"Making every drop count" . The slogan carried by the last report of the UN is at the heart of International Water Forum from March 18 to 23, 2018. In Brasilia, it brings together nearly 40,000 people Heads of State, mayors of cities around the world, as well as scientists and environmental activists. The purpose of the second day of the event is as ambitious as it is necessary: to rationalize the use of water in agricultural practices.
The report of the UN estimates that by 2050, about 5.7 billion people could run out of water. We know that agriculture is particularly greedy for this resource. "At a time when we are under constant pressure on the quantity of water available, it is important to do everything possible to use these resources in the most efficient way" stressed Claudia Sadoff, Director of the International Institute for Water Management, with headquarters in Sri Lanka . She participated in a round table on how we consume the available water.
Visitors to the Citizen Village, on the sidelines of the Forum in Brasilia, where we discover the need to clean the oceans. © AFP – Sergio LIMA
Brazil is home to 18% of the world's drinking water
It is divided into two categories: "blue" water, which is found in lakes and rivers, and "green" water, contained in soils and woods.

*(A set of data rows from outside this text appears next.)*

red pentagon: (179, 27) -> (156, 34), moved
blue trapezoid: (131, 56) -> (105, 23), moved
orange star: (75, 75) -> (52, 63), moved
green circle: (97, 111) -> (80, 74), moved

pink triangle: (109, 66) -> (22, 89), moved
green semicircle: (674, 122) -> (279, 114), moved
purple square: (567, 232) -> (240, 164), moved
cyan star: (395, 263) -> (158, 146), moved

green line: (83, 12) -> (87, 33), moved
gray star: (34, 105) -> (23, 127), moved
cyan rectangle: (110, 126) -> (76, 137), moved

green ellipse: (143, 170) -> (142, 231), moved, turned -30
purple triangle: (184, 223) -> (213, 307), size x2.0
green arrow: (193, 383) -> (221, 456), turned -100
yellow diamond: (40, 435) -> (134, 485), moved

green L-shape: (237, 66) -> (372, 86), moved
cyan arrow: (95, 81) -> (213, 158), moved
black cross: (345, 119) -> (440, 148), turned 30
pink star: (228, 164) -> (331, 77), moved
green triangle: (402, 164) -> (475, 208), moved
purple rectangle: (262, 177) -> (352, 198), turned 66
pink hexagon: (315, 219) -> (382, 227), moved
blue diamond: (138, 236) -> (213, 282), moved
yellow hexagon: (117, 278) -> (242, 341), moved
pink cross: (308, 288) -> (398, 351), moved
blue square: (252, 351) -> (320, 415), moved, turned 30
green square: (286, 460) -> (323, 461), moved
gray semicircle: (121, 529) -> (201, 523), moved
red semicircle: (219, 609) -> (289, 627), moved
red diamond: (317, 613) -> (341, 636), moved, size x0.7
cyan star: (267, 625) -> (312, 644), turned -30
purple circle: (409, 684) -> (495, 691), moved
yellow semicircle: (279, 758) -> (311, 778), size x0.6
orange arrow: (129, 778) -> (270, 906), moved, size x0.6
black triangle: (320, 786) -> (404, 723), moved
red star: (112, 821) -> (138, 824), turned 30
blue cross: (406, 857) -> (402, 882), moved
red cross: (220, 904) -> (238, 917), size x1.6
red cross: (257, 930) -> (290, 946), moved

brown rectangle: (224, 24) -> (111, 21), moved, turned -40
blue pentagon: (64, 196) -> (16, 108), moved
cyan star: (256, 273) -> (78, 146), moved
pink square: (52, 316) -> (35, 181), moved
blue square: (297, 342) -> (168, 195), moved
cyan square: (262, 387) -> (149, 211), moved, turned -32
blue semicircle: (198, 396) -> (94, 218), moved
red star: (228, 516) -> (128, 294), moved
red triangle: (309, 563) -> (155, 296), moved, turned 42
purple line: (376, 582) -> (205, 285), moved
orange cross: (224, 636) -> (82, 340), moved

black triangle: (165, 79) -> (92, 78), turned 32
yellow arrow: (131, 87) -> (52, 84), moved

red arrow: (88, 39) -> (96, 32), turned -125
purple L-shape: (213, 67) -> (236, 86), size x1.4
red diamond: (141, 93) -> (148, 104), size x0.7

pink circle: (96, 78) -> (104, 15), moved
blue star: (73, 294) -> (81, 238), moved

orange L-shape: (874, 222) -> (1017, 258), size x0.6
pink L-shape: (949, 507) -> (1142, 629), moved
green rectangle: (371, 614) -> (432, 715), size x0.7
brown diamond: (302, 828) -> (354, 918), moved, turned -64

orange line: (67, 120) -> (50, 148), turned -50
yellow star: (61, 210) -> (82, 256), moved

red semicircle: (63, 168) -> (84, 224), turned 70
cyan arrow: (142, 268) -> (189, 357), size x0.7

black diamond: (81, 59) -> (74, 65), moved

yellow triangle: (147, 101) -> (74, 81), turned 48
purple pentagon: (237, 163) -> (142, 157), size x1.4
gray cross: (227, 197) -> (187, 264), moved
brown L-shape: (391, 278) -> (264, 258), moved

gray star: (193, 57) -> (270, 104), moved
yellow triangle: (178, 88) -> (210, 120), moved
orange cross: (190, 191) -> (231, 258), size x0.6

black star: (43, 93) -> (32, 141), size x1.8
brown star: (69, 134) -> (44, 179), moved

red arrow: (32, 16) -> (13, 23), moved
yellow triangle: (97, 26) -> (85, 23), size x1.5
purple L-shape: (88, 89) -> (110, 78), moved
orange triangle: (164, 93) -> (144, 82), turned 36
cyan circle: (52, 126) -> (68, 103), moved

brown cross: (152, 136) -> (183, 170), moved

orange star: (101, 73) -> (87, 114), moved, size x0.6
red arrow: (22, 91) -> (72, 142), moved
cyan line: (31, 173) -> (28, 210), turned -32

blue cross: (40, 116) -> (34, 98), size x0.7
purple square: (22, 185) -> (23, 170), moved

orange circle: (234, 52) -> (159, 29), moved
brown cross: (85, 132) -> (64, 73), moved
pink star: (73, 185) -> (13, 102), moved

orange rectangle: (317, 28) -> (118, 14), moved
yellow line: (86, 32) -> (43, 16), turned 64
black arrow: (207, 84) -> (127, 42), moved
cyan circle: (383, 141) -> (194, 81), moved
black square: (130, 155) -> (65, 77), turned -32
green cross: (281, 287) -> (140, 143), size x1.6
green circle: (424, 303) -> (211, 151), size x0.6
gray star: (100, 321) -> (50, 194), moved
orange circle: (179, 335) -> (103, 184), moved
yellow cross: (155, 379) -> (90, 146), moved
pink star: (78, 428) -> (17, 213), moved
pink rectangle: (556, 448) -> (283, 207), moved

The Brazil devotes for example 50% of the water of its rivers and lakes for agriculture. He is one of the world's leading suppliers of foods. Between 1990 and 2015, the total volume of agricultural production more than doubled, and that of animal production tripled, according to the report "OECD-FAO Agricultural Outlook 2015-2024" of ONU. This therefore represents an increase in water consumption. "We want to reduce this quantity, develop more efficient plants, improve production systems and create more efficient equipment" explained to AFP Mauricio Lopes, President of Embrapa, the National Institute of Agricultural Research. According to him, "there is a boom in water management practices to save this resource, and also in plant genetics" "this revolution is already here"
Visitors discover a reenactment of life on the Brazilian base in Antarctica, on the sidelines of the Forum in Brasilia. © AFP – Sergio LIMA
Brazil's agro-industrial sector remains highly criticized by conservationists. The country practices a massive deforestation : nearly 8000 km² disappeared in 2016 according to the National Research Institute in the Amazon. Mr. Lopes wished to emphasize that 66% of its territory remains "still" covered with native plants. The stakes are high: the South American giant has the richest biodiversity in the world and is home to 18% of the world's drinking water. Biodiversity and water are deeply linked to each other. "Brazil is an extremely diverse country, there are six biomasses, we have very sensitive areas and to maintain this biological wealth, we need water". "We must lead an intelligent management of the water resource in order not to lose (this) equilibrium" however, he acknowledged.
Technology to improve uses
The drone is increasingly used by farmers. © AFP – François Nascimbeni
In the face of criticism, Brazil's Confederation of Agriculture and Fisheries (CNA) President Joao Marins also defended himself on the occasion of the International Water Forum . "We want to take advantage of this moment to demystify these subjects and prove that the rural producer takes care of the water and the earth more than anyone, because in the end, if it destroys the sources of water, he will destroy his own heritage "he pleaded, unveiling a new irrigation program.
In order to preserve water, technology can also be useful. Isabel Garcia Tejerina, the Spanish Minister of Agriculture, spoke of her use as a means of revitalizing the rural world, essential for food production. The tools it offers are varied: intelligent irrigation systems, drones satellites or agricultural machinery connected to databases. However, they remain little deployed on a global scale.